------ Information given ------
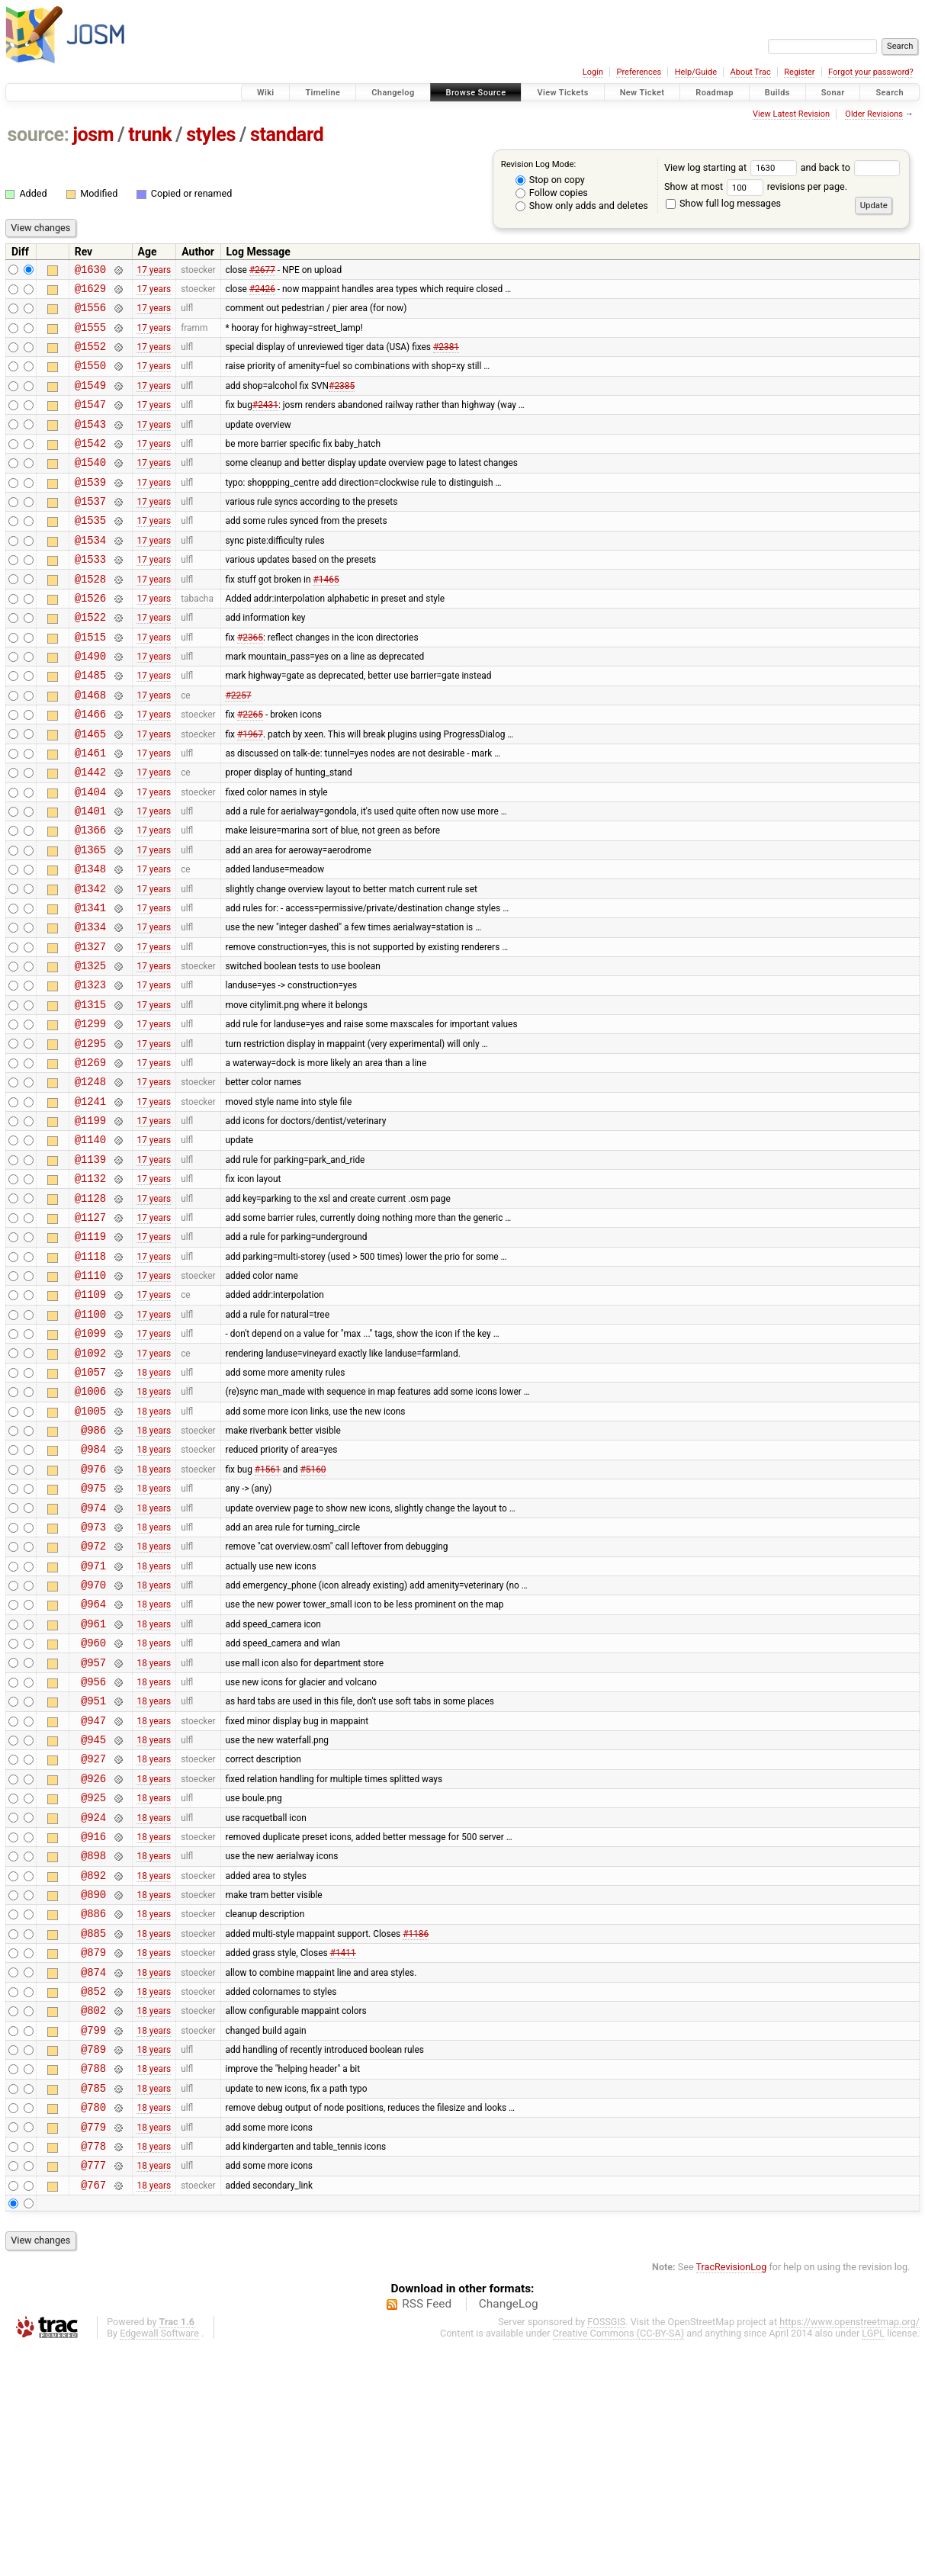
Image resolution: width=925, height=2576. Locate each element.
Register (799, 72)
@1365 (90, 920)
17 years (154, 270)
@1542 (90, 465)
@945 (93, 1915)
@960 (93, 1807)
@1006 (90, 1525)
------
------ Information given ------
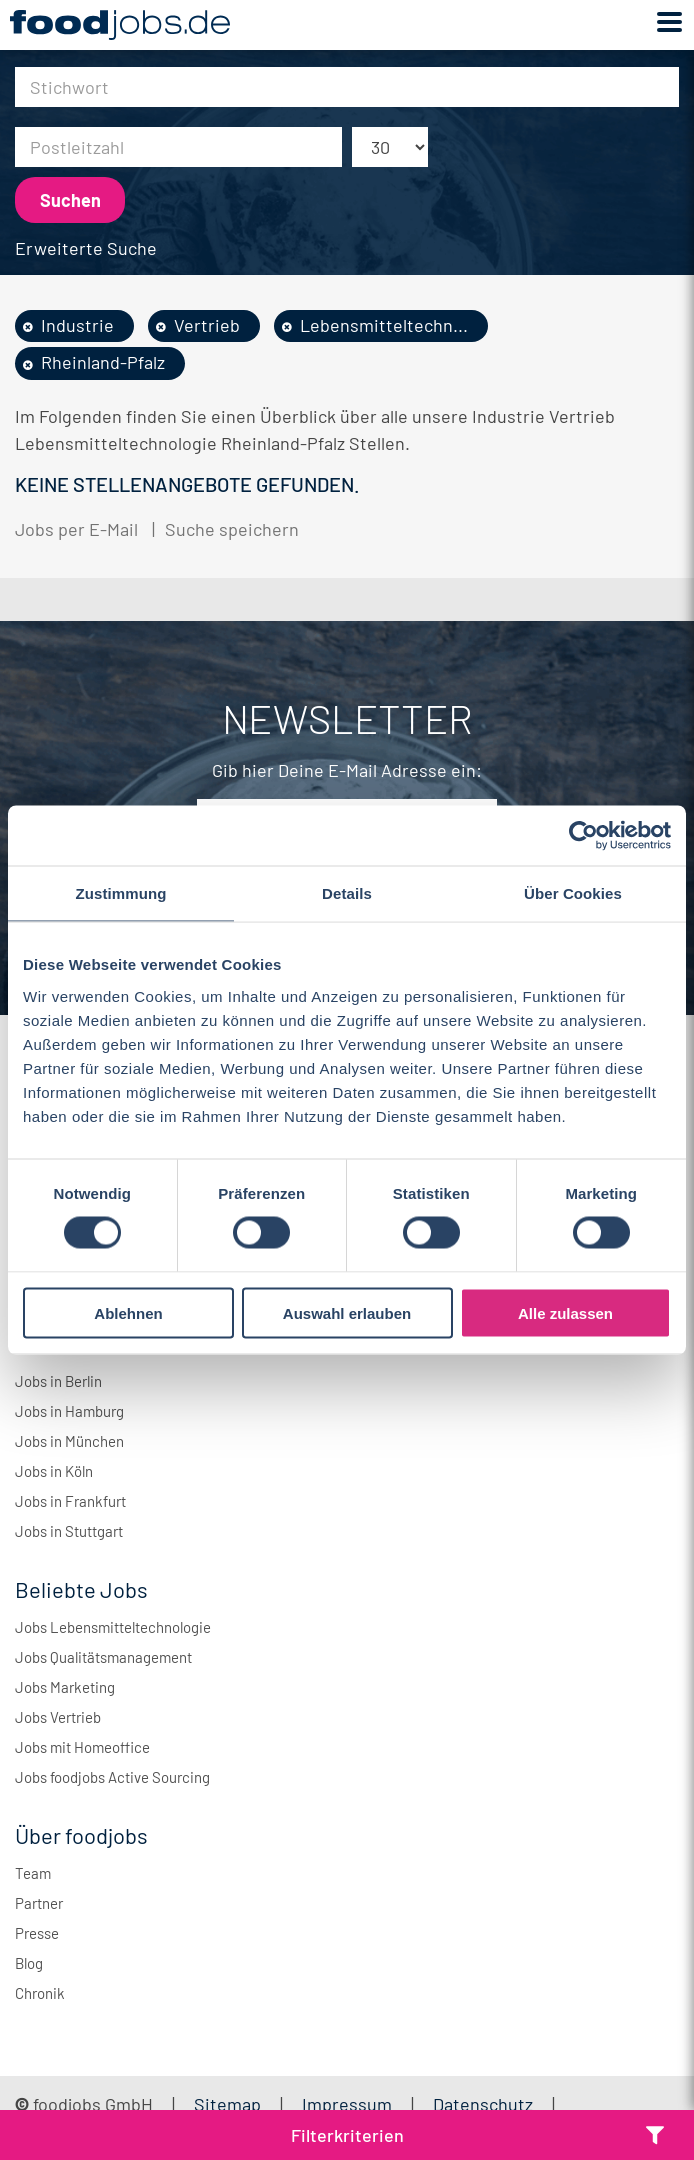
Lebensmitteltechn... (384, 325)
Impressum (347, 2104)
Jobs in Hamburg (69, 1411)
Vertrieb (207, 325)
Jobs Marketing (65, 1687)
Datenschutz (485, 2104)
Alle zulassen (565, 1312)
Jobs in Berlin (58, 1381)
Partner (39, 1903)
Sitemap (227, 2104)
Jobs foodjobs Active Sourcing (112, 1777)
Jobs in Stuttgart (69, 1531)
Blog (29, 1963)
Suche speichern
------
What you should do —
Scan the records above for the word "Jobs" and return every line where it occurs.

Response below —
Jobs in Hamburg (69, 1411)
Jobs Marketing (65, 1687)
Jobs in Berlin (58, 1381)
Jobs foodjobs Active Sourcing (112, 1777)
Jobs in Stuttgart (69, 1531)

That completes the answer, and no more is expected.